In this lab, you will learn how to:

  • Build a batch Extract-Transform-Load (ETL) pipeline in Apache Beam that processes raw Google Fit health data from Google Cloud Storage and writes it to Google BigQuery.
  • Run the Apache Beam pipeline on Cloud Dataflow.

overview

Advantages of Dataflow

Cloud Dataflow is a Google Cloud service that provides scalable stream and batch data processing. Use Dataflow to create data pipelines that read from one or more sources, transform the data, and write the data to a destination.

  • Fully-managed: When you run a Dataflow job, Dataflow allocates a pool of worker VMs to execute the pipeline, with auto-scaling capabilities.
  • Portable: Written in Java, Python, and Go, Dataflow code can run on Apache Flink or Apache Spark without modification.

The data used in this lab is not considered big data. This lab is designed for practice, with the goal of integrating health big data into the system in the future.

Setup and Requirements

  1. In the Google Cloud console, navigate to IAM & Admin > IAM.

  2. At the top of the roles table, below View by Principals, click Grant Access. For New principals, type: {project-number}-compute@developer.gserviceaccount.com Replace {project-number} with your project number. For Role, select Project (or Basic) > Editor. Click Save.

    IAM

  1. Set up ADC as described
gcloud auth application-default login

Save Json data to Cloud Storage

  1. Log into your Google Account. Go to the Google Takeout page. Select Fit to export data. Takeout

  2. Save [Downloads/Takeout/Fit/All Data/raw_com.google.body.temperature_com.google.and.json] data to a bucket in Cloud Storage. Export files

Create Dataset in BigQuery

  1. Create a health dataset with multi-region US. Cloud Storage

Write and ETL pipeline from scratch

Before we begin editing the actual pipeline code, ensure that you have installed the necessary dependencies and set up a virtual environment. We use a virtual environment to get advnatages:

  • easier to manage packages: you can use different version of packages depending on a project
  • reducing risk of package conflicts and errors
  • easier to create and delete an environment

In the terminal, create a virtual environment

sudo apt-get update && sudo apt-get install -y python3-venv
python3 -m venv df-env
source df-env/bin/activate

Next, install the packages we will need to execute your pipeline:

python3 -m pip install -q --upgrade pip setuptools wheel
python3 -m pip install apache-beam[gcp]

Finally, ensure that the Dataflow API is enabled:

gcloud services enable dataflow.googleapis.com

Run a ETL pipeline to verify that it works

  1. Create temperature.py in the current folder. Following packages are imported.
import argparse
import time
import logging
import json
import apache_beam as beam
from apache_beam.options.pipeline_options import GoogleCloudOptions
from apache_beam.options.pipeline_options import PipelineOptions
from apache_beam.options.pipeline_options import StandardOptions
from apache_beam.runners import DataflowRunner, DirectRunner
  1. Read command line arguments
    # Command line arguments
    parser = argparse.ArgumentParser(description='Load from Json into BigQuery')
    parser.add_argument('--project',required=True, help='Specify Google Cloud project')
    parser.add_argument('--region', required=True, help='Specify Google Cloud region')
    parser.add_argument('--runner', required=True, help='Specify Apache Beam Runner')

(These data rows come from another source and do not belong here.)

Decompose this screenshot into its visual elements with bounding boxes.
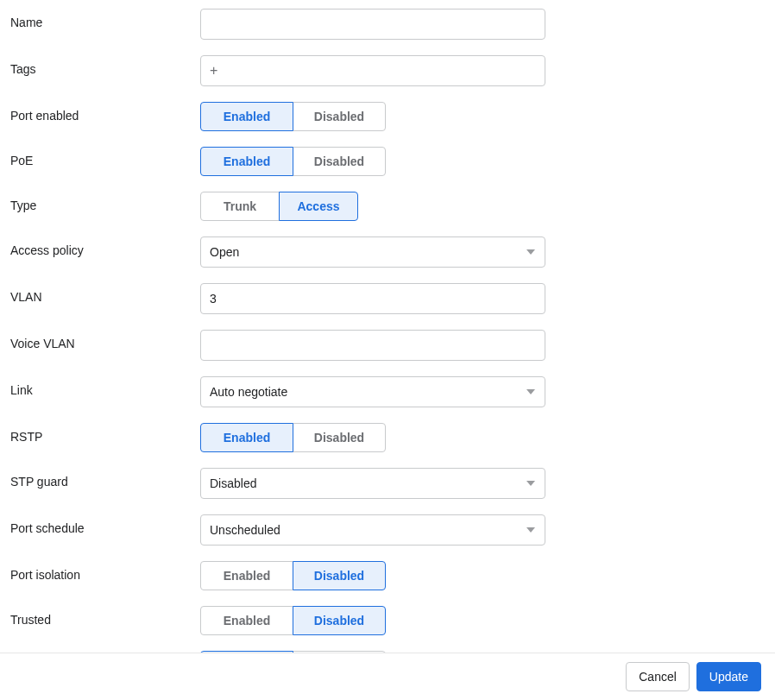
row-name: Name bbox=[10, 9, 765, 40]
toggle-trusted: Enabled Disabled bbox=[200, 606, 386, 635]
port-isolation-disabled-button[interactable]: Disabled bbox=[293, 561, 386, 590]
rstp-enabled-button[interactable]: Enabled bbox=[200, 423, 293, 452]
label-access-policy: Access policy bbox=[10, 236, 200, 257]
label-name: Name bbox=[10, 9, 200, 29]
toggle-rstp: Enabled Disabled bbox=[200, 423, 386, 452]
row-voice-vlan: Voice VLAN bbox=[10, 330, 765, 361]
action-bar: Cancel Update bbox=[0, 653, 775, 700]
label-poe: PoE bbox=[10, 147, 200, 167]
label-stp-guard: STP guard bbox=[10, 468, 200, 489]
toggle-port-isolation: Enabled Disabled bbox=[200, 561, 386, 590]
row-stp-guard: STP guard Disabled bbox=[10, 468, 765, 499]
udld-alert-only-button[interactable]: Alert only bbox=[200, 651, 293, 653]
type-access-button[interactable]: Access bbox=[279, 192, 358, 221]
toggle-type: Trunk Access bbox=[200, 192, 358, 221]
row-rstp: RSTP Enabled Disabled bbox=[10, 423, 765, 452]
toggle-port-enabled: Enabled Disabled bbox=[200, 102, 386, 131]
port-settings-form: Name Tags + Port enabled Enabled Disable… bbox=[0, 0, 775, 653]
link-select[interactable]: Auto negotiate bbox=[200, 376, 545, 407]
port-enabled-disabled-button[interactable]: Disabled bbox=[293, 102, 386, 131]
row-type: Type Trunk Access bbox=[10, 192, 765, 221]
row-vlan: VLAN bbox=[10, 283, 765, 314]
label-port-schedule: Port schedule bbox=[10, 514, 200, 535]
row-trusted: Trusted Enabled Disabled bbox=[10, 606, 765, 635]
access-policy-select[interactable]: Open bbox=[200, 236, 545, 268]
toggle-poe: Enabled Disabled bbox=[200, 147, 386, 176]
label-trusted: Trusted bbox=[10, 606, 200, 627]
poe-enabled-button[interactable]: Enabled bbox=[200, 147, 293, 176]
label-port-enabled: Port enabled bbox=[10, 102, 200, 123]
stp-guard-select[interactable]: Disabled bbox=[200, 468, 545, 499]
tags-input[interactable]: + bbox=[200, 55, 545, 86]
label-rstp: RSTP bbox=[10, 423, 200, 444]
row-access-policy: Access policy Open bbox=[10, 236, 765, 268]
update-button[interactable]: Update bbox=[696, 662, 761, 691]
port-enabled-enabled-button[interactable]: Enabled bbox=[200, 102, 293, 131]
label-port-isolation: Port isolation bbox=[10, 561, 200, 582]
label-link: Link bbox=[10, 376, 200, 397]
name-input[interactable] bbox=[200, 9, 545, 40]
port-schedule-select[interactable]: Unscheduled bbox=[200, 514, 545, 545]
row-port-schedule: Port schedule Unscheduled bbox=[10, 514, 765, 545]
poe-disabled-button[interactable]: Disabled bbox=[293, 147, 386, 176]
row-tags: Tags + bbox=[10, 55, 765, 86]
label-voice-vlan: Voice VLAN bbox=[10, 330, 200, 350]
trusted-disabled-button[interactable]: Disabled bbox=[293, 606, 386, 635]
voice-vlan-input[interactable] bbox=[200, 330, 545, 361]
tags-plus-icon: + bbox=[201, 56, 217, 85]
cancel-button[interactable]: Cancel bbox=[626, 662, 690, 691]
type-trunk-button[interactable]: Trunk bbox=[200, 192, 280, 221]
vlan-input[interactable] bbox=[200, 283, 545, 314]
label-tags: Tags bbox=[10, 55, 200, 76]
rstp-disabled-button[interactable]: Disabled bbox=[293, 423, 386, 452]
row-port-enabled: Port enabled Enabled Disabled bbox=[10, 102, 765, 131]
row-poe: PoE Enabled Disabled bbox=[10, 147, 765, 176]
trusted-enabled-button[interactable]: Enabled bbox=[200, 606, 293, 635]
row-port-isolation: Port isolation Enabled Disabled bbox=[10, 561, 765, 590]
row-link: Link Auto negotiate bbox=[10, 376, 765, 407]
label-vlan: VLAN bbox=[10, 283, 200, 304]
label-type: Type bbox=[10, 192, 200, 212]
port-isolation-enabled-button[interactable]: Enabled bbox=[200, 561, 293, 590]
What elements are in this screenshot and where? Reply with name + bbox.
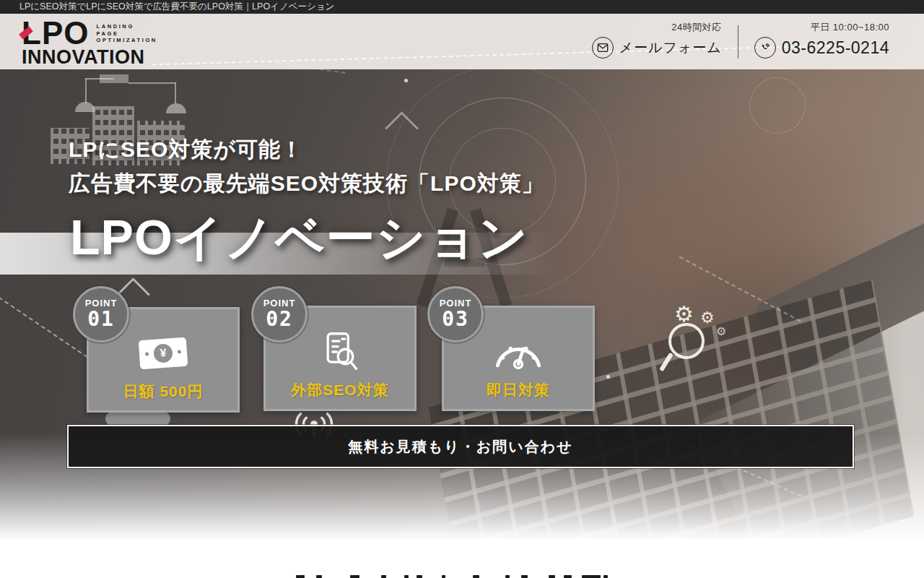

    opts = parser.parse_args()

    # Setting up the Beam pipeline options
    options = PipelineOptions()
    options.view_as(GoogleCloudOptions).project = opts.project
    options.view_as(GoogleCloudOptions).region = opts.region
    options.view_as(GoogleCloudOptions).staging_location = opts.stagingLocation
    options.view_as(GoogleCloudOptions).temp_location = opts.tempLocation
    options.view_as(GoogleCloudOptions).job_name = '{0}{1}'.format('body-temperature-',time.time_ns())
    options.view_as(StandardOptions).runner = opts.runner
  1. Read a file in Cloud Storage as input and a table in BigQuery as output
    # Static input and output
    input = 'gs://{0}/derived_com.google.body.temperature_com.google.json'.format(opts.project)
    output = '{0}:health.body_temperature'.format(opts.project)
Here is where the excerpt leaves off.